Music society in Oxford, England

The Oxford Chamber Music Society (OCMS) is a music society based in Oxford, England, founded in 1898.

==History==
The society was originally founded in 1898 as the Oxford Ladies' Musical Society (OLMS). The first concert was with all-female musicians, held at 115 High Street, Oxford. However, male musicians gradually joined, including Frank Bridge, Adolf Busch, Percy Grainger, Lionel Tertis, and Hans Wessely. From 1915 to 1940, the society held contents at the historic Holywell Music Room, where Handel performed in the 18th century. From the 1920s, concert listings included leading musicians such as Léon Goossens, Myra Hess, and Segovia, and string quartets such as the Busch Quartet, and the Griller Quartet.

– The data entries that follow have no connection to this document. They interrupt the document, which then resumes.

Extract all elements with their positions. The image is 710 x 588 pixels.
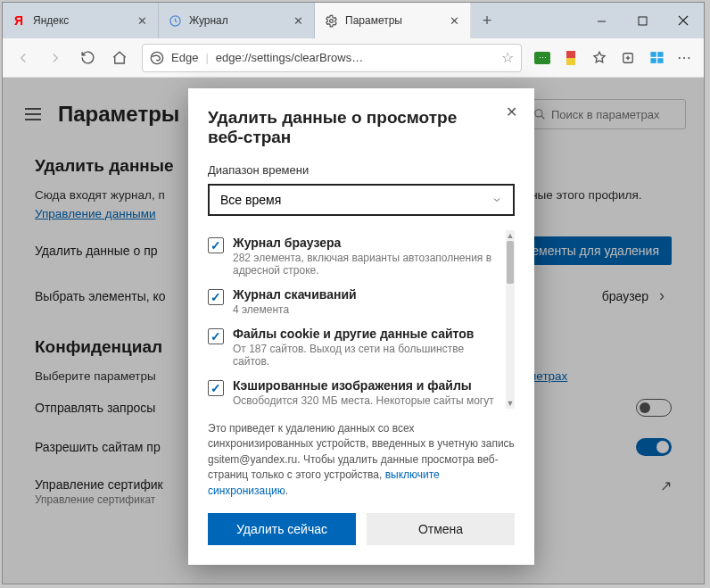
forward-button[interactable] — [40, 43, 70, 73]
svg-rect-10 — [650, 52, 656, 57]
close-icon[interactable]: ✕ — [135, 13, 149, 28]
favorites-icon[interactable] — [586, 45, 613, 71]
url-text: edge://settings/clearBrows… — [216, 51, 494, 64]
time-range-select[interactable]: Все время — [208, 184, 515, 216]
tab-label: Яндекс — [33, 14, 129, 27]
svg-rect-12 — [650, 58, 656, 63]
checkbox[interactable] — [208, 237, 224, 253]
minimize-button[interactable] — [581, 3, 622, 38]
close-window-button[interactable] — [663, 3, 704, 38]
address-bar[interactable]: Edge | edge://settings/clearBrows… ☆ — [142, 44, 522, 72]
scroll-up-arrow[interactable]: ▲ — [506, 230, 515, 241]
maximize-button[interactable] — [622, 3, 663, 38]
refresh-button[interactable] — [72, 43, 103, 73]
checkbox[interactable] — [208, 380, 224, 396]
time-range-label: Диапазон времени — [208, 163, 515, 177]
item-title: Журнал браузера — [233, 236, 502, 250]
clear-now-button[interactable]: Удалить сейчас — [208, 513, 356, 545]
windows-icon[interactable] — [643, 45, 670, 71]
svg-rect-11 — [657, 52, 663, 57]
window-controls — [581, 3, 704, 38]
item-subtext: От 187 сайтов. Выход из сети на большинс… — [233, 343, 502, 368]
tab-label: Параметры — [345, 14, 442, 27]
tab-strip: Я Яндекс ✕ Журнал ✕ Параметры ✕ + — [3, 3, 704, 38]
svg-rect-3 — [639, 17, 647, 25]
checkbox[interactable] — [208, 328, 224, 344]
item-subtext: 4 элемента — [233, 303, 357, 316]
home-button[interactable] — [104, 43, 135, 73]
item-title: Файлы cookie и другие данные сайтов — [233, 327, 502, 341]
check-item-cookies[interactable]: Файлы cookie и другие данные сайтов От 1… — [208, 321, 502, 373]
gear-icon — [324, 13, 338, 28]
engine-label: Edge — [171, 51, 198, 64]
dialog-close-button[interactable]: ✕ — [500, 101, 522, 122]
check-item-download-history[interactable]: Журнал скачиваний 4 элемента — [208, 282, 502, 321]
toolbar: Edge | edge://settings/clearBrows… ☆ ⋯ ⋯ — [3, 38, 704, 78]
collections-icon[interactable] — [615, 45, 641, 71]
separator: | — [205, 51, 208, 64]
select-value: Все время — [220, 193, 281, 207]
tab-yandex[interactable]: Я Яндекс ✕ — [3, 3, 159, 38]
tab-label: Журнал — [189, 14, 285, 27]
extension-icon-1[interactable]: ⋯ — [529, 45, 556, 71]
new-tab-button[interactable]: + — [471, 3, 503, 38]
chevron-down-icon — [491, 195, 502, 205]
cancel-button[interactable]: Отмена — [367, 513, 515, 545]
favorite-icon[interactable]: ☆ — [501, 49, 514, 66]
check-item-cache[interactable]: Кэшированные изображения и файлы Освобод… — [208, 373, 502, 409]
item-subtext: 282 элемента, включая варианты автозапол… — [233, 252, 502, 277]
more-menu-button[interactable]: ⋯ — [672, 45, 698, 71]
tab-history[interactable]: Журнал ✕ — [159, 3, 315, 38]
scrollbar-thumb[interactable] — [507, 241, 514, 284]
close-icon[interactable]: ✕ — [447, 13, 461, 28]
item-subtext: Освободится 320 МБ места. Некоторые сайт… — [233, 394, 494, 407]
checkbox[interactable] — [208, 289, 224, 305]
close-icon[interactable]: ✕ — [291, 13, 305, 28]
svg-rect-13 — [657, 58, 663, 63]
dialog-title: Удалить данные о просмотре веб-стран — [208, 108, 515, 147]
svg-point-6 — [151, 52, 162, 63]
browser-window: Я Яндекс ✕ Журнал ✕ Параметры ✕ + — [2, 2, 705, 584]
back-button[interactable] — [8, 43, 38, 73]
extension-icon-2[interactable] — [557, 45, 584, 71]
scroll-down-arrow[interactable]: ▼ — [506, 398, 515, 409]
svg-point-1 — [329, 19, 333, 22]
edge-icon — [150, 51, 164, 65]
scrollbar[interactable]: ▲ ▼ — [506, 230, 515, 409]
item-title: Журнал скачиваний — [233, 287, 357, 302]
sync-warning-note: Это приведет к удалению данных со всех с… — [208, 421, 515, 499]
item-title: Кэшированные изображения и файлы — [233, 378, 494, 393]
data-type-list: Журнал браузера 282 элемента, включая ва… — [208, 230, 515, 409]
tab-settings[interactable]: Параметры ✕ — [315, 3, 471, 38]
clear-data-dialog: ✕ Удалить данные о просмотре веб-стран Д… — [188, 88, 534, 565]
dialog-buttons: Удалить сейчас Отмена — [208, 513, 515, 545]
history-icon — [168, 13, 182, 28]
check-item-browsing-history[interactable]: Журнал браузера 282 элемента, включая ва… — [208, 230, 502, 282]
yandex-icon: Я — [12, 13, 26, 28]
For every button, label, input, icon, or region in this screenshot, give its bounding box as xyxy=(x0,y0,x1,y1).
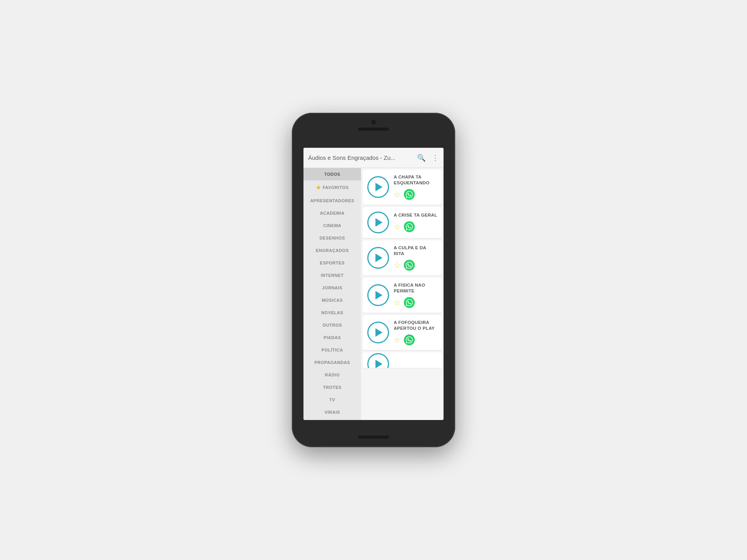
audio-card: A FOFOQUEIRA APERTOU O PLAY ☆ xyxy=(363,315,442,350)
audio-info-2: A CRISE TA GERAL ☆ xyxy=(394,212,437,232)
play-triangle-icon xyxy=(375,360,382,368)
sidebar-item-academia[interactable]: ACADEMIA xyxy=(303,207,361,219)
play-button-3[interactable] xyxy=(367,247,389,269)
phone-device: Áudios e Sons Engraçados - Zu... 🔍 ⋮ TOD… xyxy=(292,113,455,447)
audio-title-2: A CRISE TA GERAL xyxy=(394,212,437,218)
sidebar-item-apresentadores[interactable]: APRESENTADORES xyxy=(303,194,361,207)
content-area: TODOS ★ FAVORITOS APRESENTADORES ACADEMI… xyxy=(303,168,444,420)
sidebar-item-trotes[interactable]: TROTES xyxy=(303,381,361,394)
audio-title-1: A CHAPA TA ESQUENTANDO xyxy=(394,174,437,186)
sidebar-item-todos[interactable]: TODOS xyxy=(303,168,361,180)
app-title: Áudios e Sons Engraçados - Zu... xyxy=(308,154,417,161)
audio-card-partial xyxy=(363,352,442,368)
sidebar-item-propagandas[interactable]: PROPAGANDAS xyxy=(303,356,361,369)
audio-card: A CULPA E DA RITA ☆ xyxy=(363,240,442,275)
audio-actions-2: ☆ xyxy=(394,221,437,232)
play-triangle-icon xyxy=(375,218,382,227)
sidebar-item-virais[interactable]: VIRAIS xyxy=(303,406,361,418)
whatsapp-share-1[interactable] xyxy=(404,189,415,200)
audio-title-4: A FISICA NAO PERMITE xyxy=(394,282,437,294)
audio-title-3: A CULPA E DA RITA xyxy=(394,245,437,257)
star-rating-1[interactable]: ☆ xyxy=(394,190,401,199)
phone-speaker-bottom xyxy=(358,436,389,439)
play-button-2[interactable] xyxy=(367,212,389,233)
sidebar-item-outros[interactable]: OUTROS xyxy=(303,319,361,331)
star-rating-3[interactable]: ☆ xyxy=(394,261,401,270)
whatsapp-share-4[interactable] xyxy=(404,297,415,308)
sidebar-item-tv[interactable]: TV xyxy=(303,394,361,406)
sidebar-item-jornais[interactable]: JORNAIS xyxy=(303,282,361,294)
audio-info-1: A CHAPA TA ESQUENTANDO ☆ xyxy=(394,174,437,200)
play-button-5[interactable] xyxy=(367,322,389,343)
play-button-partial[interactable] xyxy=(367,353,389,368)
audio-card: A CHAPA TA ESQUENTANDO ☆ xyxy=(363,170,442,205)
sidebar-item-radio[interactable]: RÁDIO xyxy=(303,369,361,381)
audio-title-5: A FOFOQUEIRA APERTOU O PLAY xyxy=(394,320,437,331)
sidebar-item-musicas[interactable]: MÚSICAS xyxy=(303,294,361,306)
star-rating-4[interactable]: ☆ xyxy=(394,298,401,307)
play-button-4[interactable] xyxy=(367,284,389,306)
audio-actions-5: ☆ xyxy=(394,334,437,345)
play-triangle-icon xyxy=(375,328,382,337)
play-triangle-icon xyxy=(375,254,382,262)
sidebar-item-esportes[interactable]: ESPORTES xyxy=(303,257,361,269)
sidebar: TODOS ★ FAVORITOS APRESENTADORES ACADEMI… xyxy=(303,168,361,420)
audio-card: A CRISE TA GERAL ☆ xyxy=(363,207,442,238)
whatsapp-share-5[interactable] xyxy=(404,334,415,345)
app-bar: Áudios e Sons Engraçados - Zu... 🔍 ⋮ xyxy=(303,148,444,168)
star-rating-2[interactable]: ☆ xyxy=(394,222,401,231)
play-triangle-icon xyxy=(375,291,382,299)
audio-info-4: A FISICA NAO PERMITE ☆ xyxy=(394,282,437,308)
whatsapp-share-2[interactable] xyxy=(404,221,415,232)
audio-actions-3: ☆ xyxy=(394,260,437,271)
sidebar-item-politica[interactable]: POLÍTICA xyxy=(303,344,361,356)
phone-speaker-top xyxy=(358,128,389,131)
play-triangle-icon xyxy=(375,183,382,191)
sidebar-item-piadas[interactable]: PIADAS xyxy=(303,331,361,344)
app-bar-icons: 🔍 ⋮ xyxy=(417,154,439,162)
star-icon: ★ xyxy=(316,184,321,191)
audio-info-3: A CULPA E DA RITA ☆ xyxy=(394,245,437,271)
audio-actions-4: ☆ xyxy=(394,297,437,308)
audio-card: A FISICA NAO PERMITE ☆ xyxy=(363,278,442,313)
sidebar-item-favoritos[interactable]: ★ FAVORITOS xyxy=(303,180,361,194)
sidebar-item-internet[interactable]: INTERNET xyxy=(303,269,361,282)
more-options-icon[interactable]: ⋮ xyxy=(432,154,439,162)
phone-camera xyxy=(371,120,376,124)
sidebar-item-novelas[interactable]: NOVELAS xyxy=(303,306,361,319)
sidebar-item-desenhos[interactable]: DESENHOS xyxy=(303,232,361,244)
audio-list: A CHAPA TA ESQUENTANDO ☆ xyxy=(361,168,444,420)
phone-screen: Áudios e Sons Engraçados - Zu... 🔍 ⋮ TOD… xyxy=(303,148,444,420)
star-rating-5[interactable]: ☆ xyxy=(394,335,401,345)
audio-info-5: A FOFOQUEIRA APERTOU O PLAY ☆ xyxy=(394,320,437,345)
sidebar-item-cinema[interactable]: CINEMA xyxy=(303,219,361,232)
search-icon[interactable]: 🔍 xyxy=(417,154,426,162)
play-button-1[interactable] xyxy=(367,176,389,198)
audio-actions-1: ☆ xyxy=(394,189,437,200)
sidebar-item-engracados[interactable]: ENGRAÇADOS xyxy=(303,244,361,257)
whatsapp-share-3[interactable] xyxy=(404,260,415,271)
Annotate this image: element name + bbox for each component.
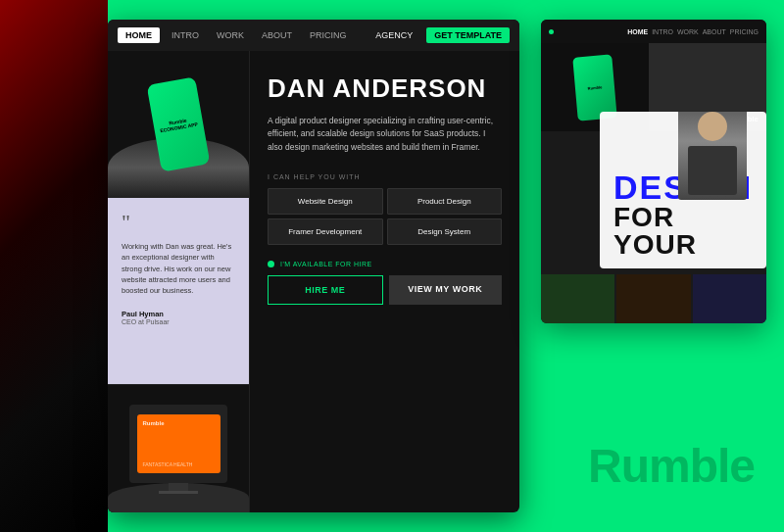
second-nav-items: HOME INTRO WORK ABOUT PRICING bbox=[627, 28, 759, 35]
second-nav-home[interactable]: HOME bbox=[627, 28, 648, 35]
monitor-stand bbox=[169, 483, 188, 491]
testimonial-text: Working with Dan was great. He's an exce… bbox=[122, 241, 235, 296]
service-website-design[interactable]: Website Design bbox=[268, 188, 383, 215]
strip-item-1 bbox=[541, 274, 614, 323]
for-your-text: FOR YOUR bbox=[613, 204, 753, 259]
cta-row: HIRE ME VIEW MY WORK bbox=[268, 275, 502, 305]
design-card: DESIGN FOR YOUR bbox=[600, 112, 766, 268]
left-panel bbox=[0, 0, 108, 532]
author-title: CEO at Pulsaar bbox=[122, 318, 235, 325]
second-phone-text: Rumble bbox=[587, 84, 602, 90]
services-grid: Website Design Product Design Framer Dev… bbox=[268, 188, 502, 245]
monitor-card: Rumble FANTASTICA HEALTH bbox=[108, 385, 249, 512]
phone-screen: Rumble ECONOMIC APP bbox=[147, 76, 211, 171]
second-nav-intro[interactable]: INTRO bbox=[652, 28, 673, 35]
monitor-brand: Rumble bbox=[143, 420, 165, 426]
hire-me-button[interactable]: HIRE ME bbox=[268, 275, 383, 305]
available-dot bbox=[268, 261, 274, 267]
phone-card: Rumble ECONOMIC APP bbox=[108, 51, 249, 198]
nav-intro[interactable]: INTRO bbox=[166, 27, 205, 43]
person-photo bbox=[678, 112, 747, 200]
testimonial-author: Paul Hyman CEO at Pulsaar bbox=[122, 310, 235, 325]
monitor-base bbox=[159, 491, 198, 494]
second-content: Rumble Rumble DESIGN FOR YOUR bbox=[541, 43, 766, 323]
person-head bbox=[698, 112, 727, 141]
second-nav-pricing[interactable]: PRICING bbox=[730, 28, 759, 35]
quote-mark: " bbox=[122, 212, 235, 233]
view-work-button[interactable]: VIEW MY WORK bbox=[389, 275, 503, 305]
second-bottom-strip bbox=[541, 274, 766, 323]
right-column: DAN ANDERSON A digital product designer … bbox=[250, 51, 519, 512]
service-product-design[interactable]: Product Design bbox=[387, 188, 503, 215]
content-area: Rumble ECONOMIC APP " Working with Dan w… bbox=[108, 51, 519, 512]
second-logo-dot bbox=[549, 29, 554, 34]
strip-item-2 bbox=[616, 274, 690, 323]
monitor-screen: Rumble FANTASTICA HEALTH bbox=[137, 414, 220, 473]
available-text: I'M AVAILABLE FOR HIRE bbox=[280, 261, 372, 267]
nav-work[interactable]: WORK bbox=[211, 27, 250, 43]
hero-description: A digital product designer specializing … bbox=[268, 115, 502, 155]
main-window: HOME INTRO WORK ABOUT PRICING AGENCY GET… bbox=[108, 20, 519, 512]
nav-about[interactable]: ABOUT bbox=[256, 27, 298, 43]
person-body bbox=[688, 146, 737, 195]
brand-name: Rumble bbox=[588, 439, 755, 493]
nav-template-button[interactable]: GET TEMPLATE bbox=[426, 27, 510, 43]
nav-pricing[interactable]: PRICING bbox=[304, 27, 353, 43]
monitor-mockup: Rumble FANTASTICA HEALTH bbox=[129, 405, 227, 483]
phone-brand-text: Rumble ECONOMIC APP bbox=[159, 115, 198, 133]
nav-bar: HOME INTRO WORK ABOUT PRICING AGENCY GET… bbox=[108, 20, 519, 51]
second-nav-about[interactable]: ABOUT bbox=[703, 28, 726, 35]
phone-mockup: Rumble ECONOMIC APP bbox=[139, 66, 218, 183]
available-row: I'M AVAILABLE FOR HIRE bbox=[268, 261, 502, 267]
second-nav-work[interactable]: WORK bbox=[677, 28, 699, 35]
nav-home-button[interactable]: HOME bbox=[118, 27, 160, 43]
author-name: Paul Hyman bbox=[122, 310, 235, 318]
testimonial-card: " Working with Dan was great. He's an ex… bbox=[108, 198, 249, 385]
brand-section: Rumble bbox=[588, 439, 755, 493]
service-design-system[interactable]: Design System bbox=[387, 218, 503, 245]
left-column: Rumble ECONOMIC APP " Working with Dan w… bbox=[108, 51, 250, 512]
monitor-sub: FANTASTICA HEALTH bbox=[143, 461, 193, 467]
services-label: I CAN HELP YOU WITH bbox=[268, 173, 502, 180]
monitor-wrapper: Rumble FANTASTICA HEALTH bbox=[129, 405, 227, 494]
second-phone: Rumble bbox=[572, 54, 617, 121]
hero-name: DAN ANDERSON bbox=[268, 74, 502, 103]
second-window: HOME INTRO WORK ABOUT PRICING Rumble Rum… bbox=[541, 20, 766, 323]
nav-agency[interactable]: AGENCY bbox=[368, 27, 420, 43]
strip-item-3 bbox=[693, 274, 766, 323]
service-framer-dev[interactable]: Framer Development bbox=[268, 218, 383, 245]
second-nav: HOME INTRO WORK ABOUT PRICING bbox=[541, 20, 766, 43]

For 27 years, especially during the 1940s, the society met free of charge at Gunfield in Norham Gardens, North Oxford, with the sponsorship and support of the pianist Margaret Deneke and her sister Helena Deneke, who lived at Gunfield. The society changed its name to OCMS in 1968. Concerts at the Holywell Music Room restarted in 1987.

The archive of the Oxford Ladies' Musical Society is held by the Bodleian Library in Oxford.

==Present day==
OCMS collaborates with Wadham College, Oxford. It organizes Sunday concerts in the Holywell Music Room.